# TASK DETAILS:
Report back every line of the entries that contains "traslado", exactly as written.

[Extracted page text data]
········

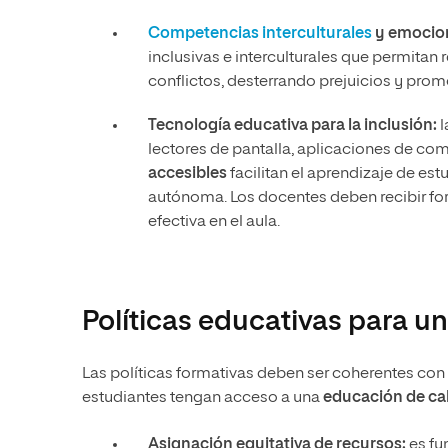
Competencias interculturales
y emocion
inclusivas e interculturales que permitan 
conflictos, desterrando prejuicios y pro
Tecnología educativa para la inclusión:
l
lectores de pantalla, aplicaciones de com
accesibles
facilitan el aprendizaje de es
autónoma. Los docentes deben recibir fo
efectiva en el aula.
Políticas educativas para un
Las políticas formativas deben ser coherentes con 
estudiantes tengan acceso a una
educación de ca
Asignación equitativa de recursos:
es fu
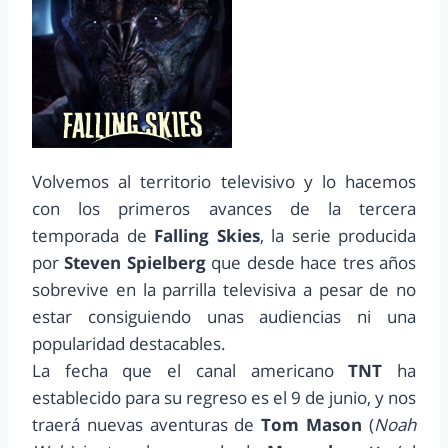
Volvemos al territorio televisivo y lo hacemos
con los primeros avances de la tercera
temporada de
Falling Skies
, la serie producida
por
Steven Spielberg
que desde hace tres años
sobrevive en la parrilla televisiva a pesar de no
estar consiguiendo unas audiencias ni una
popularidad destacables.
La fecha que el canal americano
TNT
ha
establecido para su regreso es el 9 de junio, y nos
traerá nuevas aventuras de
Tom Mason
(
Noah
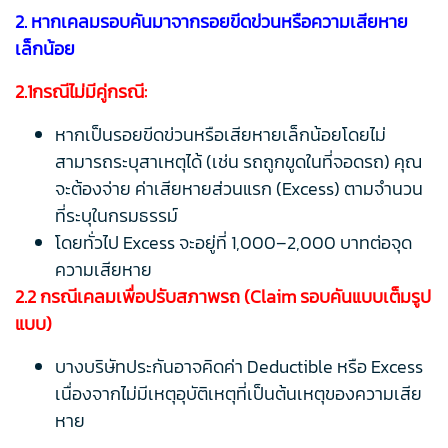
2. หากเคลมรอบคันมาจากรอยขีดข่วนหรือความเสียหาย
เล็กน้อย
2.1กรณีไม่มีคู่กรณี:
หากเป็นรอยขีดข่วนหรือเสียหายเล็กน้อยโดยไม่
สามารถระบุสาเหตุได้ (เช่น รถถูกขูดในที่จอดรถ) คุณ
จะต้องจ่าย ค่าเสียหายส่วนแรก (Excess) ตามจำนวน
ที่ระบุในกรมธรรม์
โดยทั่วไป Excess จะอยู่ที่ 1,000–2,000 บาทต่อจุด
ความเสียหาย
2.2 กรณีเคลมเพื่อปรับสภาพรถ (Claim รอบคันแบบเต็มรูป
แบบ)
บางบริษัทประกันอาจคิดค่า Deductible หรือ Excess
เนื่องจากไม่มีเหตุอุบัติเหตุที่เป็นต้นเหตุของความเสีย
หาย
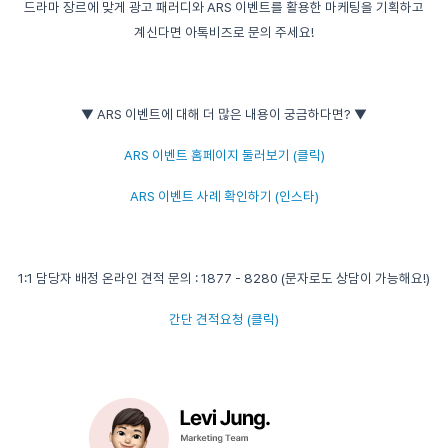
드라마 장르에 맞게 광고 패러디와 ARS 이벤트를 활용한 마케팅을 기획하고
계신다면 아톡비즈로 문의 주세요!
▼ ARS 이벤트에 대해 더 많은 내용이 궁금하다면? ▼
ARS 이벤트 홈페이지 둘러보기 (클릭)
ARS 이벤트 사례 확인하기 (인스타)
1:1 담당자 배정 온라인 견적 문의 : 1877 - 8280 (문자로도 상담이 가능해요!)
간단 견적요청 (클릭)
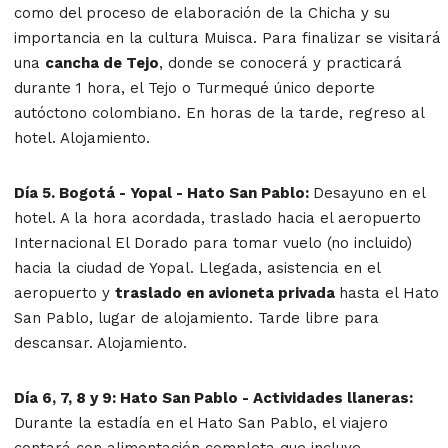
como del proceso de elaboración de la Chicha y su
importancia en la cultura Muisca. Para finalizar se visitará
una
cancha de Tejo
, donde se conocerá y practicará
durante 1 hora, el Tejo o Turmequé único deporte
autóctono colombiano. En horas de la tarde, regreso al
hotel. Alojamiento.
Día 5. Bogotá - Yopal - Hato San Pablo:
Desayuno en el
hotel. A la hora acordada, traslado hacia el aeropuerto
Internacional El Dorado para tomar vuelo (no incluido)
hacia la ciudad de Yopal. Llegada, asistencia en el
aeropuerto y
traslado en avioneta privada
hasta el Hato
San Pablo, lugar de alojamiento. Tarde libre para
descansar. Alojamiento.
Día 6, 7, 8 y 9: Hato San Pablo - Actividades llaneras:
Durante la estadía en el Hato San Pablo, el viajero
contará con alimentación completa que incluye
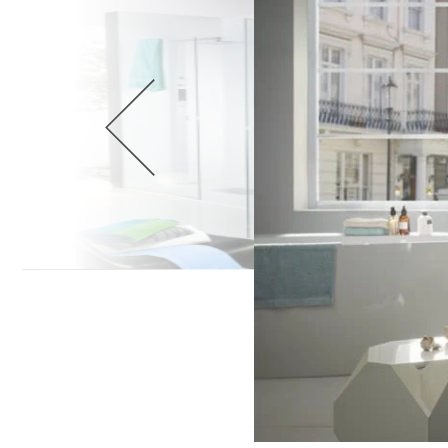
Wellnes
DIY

········

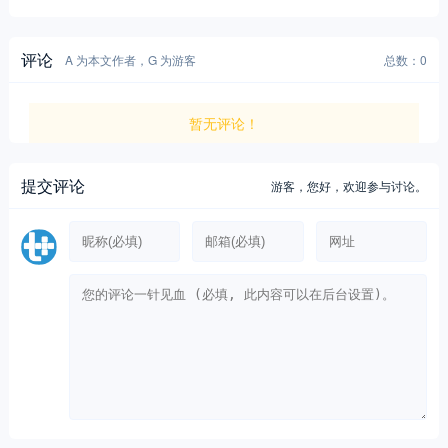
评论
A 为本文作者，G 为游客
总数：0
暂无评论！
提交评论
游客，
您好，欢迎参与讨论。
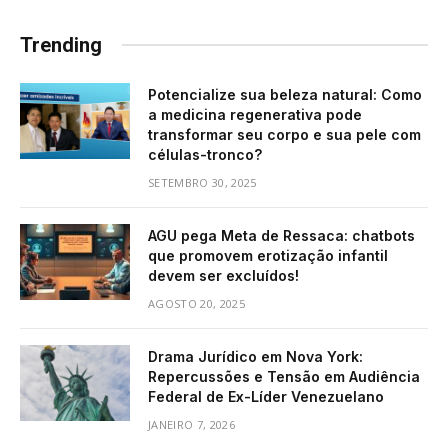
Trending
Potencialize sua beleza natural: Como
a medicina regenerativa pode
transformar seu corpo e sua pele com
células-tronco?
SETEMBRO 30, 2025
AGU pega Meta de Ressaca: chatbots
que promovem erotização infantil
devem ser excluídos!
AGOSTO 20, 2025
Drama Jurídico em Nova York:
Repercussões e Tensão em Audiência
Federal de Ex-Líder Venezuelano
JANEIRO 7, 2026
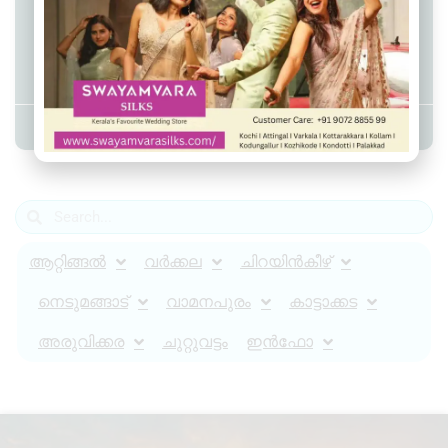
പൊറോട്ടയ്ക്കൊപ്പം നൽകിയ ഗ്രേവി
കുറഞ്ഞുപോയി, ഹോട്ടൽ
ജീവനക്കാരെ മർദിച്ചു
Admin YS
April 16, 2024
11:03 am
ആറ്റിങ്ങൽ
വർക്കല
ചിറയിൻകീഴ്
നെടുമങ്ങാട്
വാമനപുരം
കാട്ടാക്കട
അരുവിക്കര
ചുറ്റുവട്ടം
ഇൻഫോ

········

# TASK RESULT:
hotel. A la hora acordada, traslado hacia el aeropuerto
traslado en avioneta privada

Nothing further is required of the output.